Mistake #1: Mistaking Activity for Progress
I had a partner once who was always “getting ready to get ready.” He spent countless hours building spreadsheets, creating models, and organizing meetings. He was constantly busy, working long hours, yet nothing substantial ever got done.
You might recognize this pattern in yourself or colleagues:
- Reading everything about growing your practice
- Listening to endless podcasts and attending conferences
- Hiring coaches and consultants
- …but never actually implementing anything meaningful
The culprit? Perfectionism.
“My reputation’s on the line. That’s my practice. That’s my work product. That’s my firm. It’s got to be done right.”
This mindset leads to micro-managing everything, including your own work, until nothing moves forward. That perfectionism is choking your growth.
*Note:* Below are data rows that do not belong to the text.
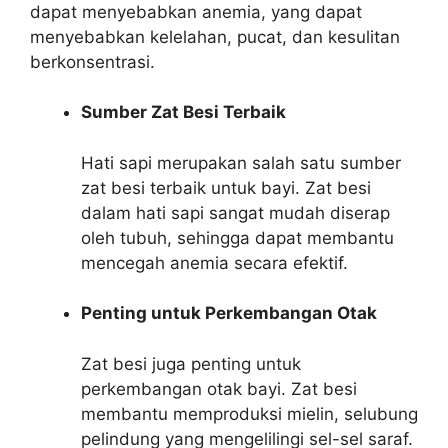
dapat menyebabkan anemia, yang dapat
menyebabkan kelelahan, pucat, dan kesulitan
berkonsentrasi.
Sumber Zat Besi Terbaik
Hati sapi merupakan salah satu sumber
zat besi terbaik untuk bayi. Zat besi
dalam hati sapi sangat mudah diserap
oleh tubuh, sehingga dapat membantu
mencegah anemia secara efektif.
Penting untuk Perkembangan Otak
Zat besi juga penting untuk
perkembangan otak bayi. Zat besi
membantu memproduksi mielin, selubung
pelindung yang mengelilingi sel-sel saraf.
There are plenty of psychological reasons behind perfectionism, but I don’t pretend to be an expert on those. What I do know is that if you’re waiting until something can be perfect before launching it, you’re sabotaging yourself.
You can call it quality control if you want, but most of the time, it’s just fear disguised as standards.
Mistake #2: Stopping Learning Until You’ve Implemented
The second deadly mistake is putting your learning on hold until you’ve implemented your current ideas.
This approach seems logical on the surface. After all, shouldn’t you finish what you’ve started before taking on new concepts? Absolutely not.
When I want to improve something in our practice, I immerse myself in intensive learning. I read everything I can find, attend conferences, network with colleagues, and follow every rabbit trail of information.
During this process, something magical happens. At some unpredictable moment – early or late in the process – a game-changing concept materializes. This breakthrough insight makes 95% of the other ideas I’ve accumulated unnecessary.
If I had stopped learning to focus solely on implementing my initial ideas, I would have missed this breakthrough entirely.
Why Continuous Learning Is Non-Negotiable
There are several reasons why you should never stop your learning process:
- Breakthrough Discovery: The most transformative ideas often emerge from immersive learning, not from careful step-by-step implementation.
- Idea Filtering: The more concepts you encounter, the better you become at identifying the vital few (1-2%) that will truly transform your practice. This is the 80/20 principle in action.
- Momentum: Learning creates intellectual momentum that drives implementation forward. When you stop learning, that momentum dies.
- Keeping Pace: The legal world is moving faster than ever, especially with AI advancements that change almost daily. The ability to rapidly assimilate new information has become a superpower for growing your practice.
If you stagnate and quit growing while focusing on perfectly implementing one or two things, you’ll find yourself stuck while the world races ahead.
The Path Forward
Instead of falling into these self-sabotaging patterns:
- Launch imperfect initiatives and improve them through iteration
- Never stop your learning process – especially when implementing
- Focus on identifying the few breakthrough ideas among the many
- Maintain momentum through continuous growth
Remember, the most successful lawyers aren’t those who execute perfectly – they’re those who execute consistently while constantly evolving their approach.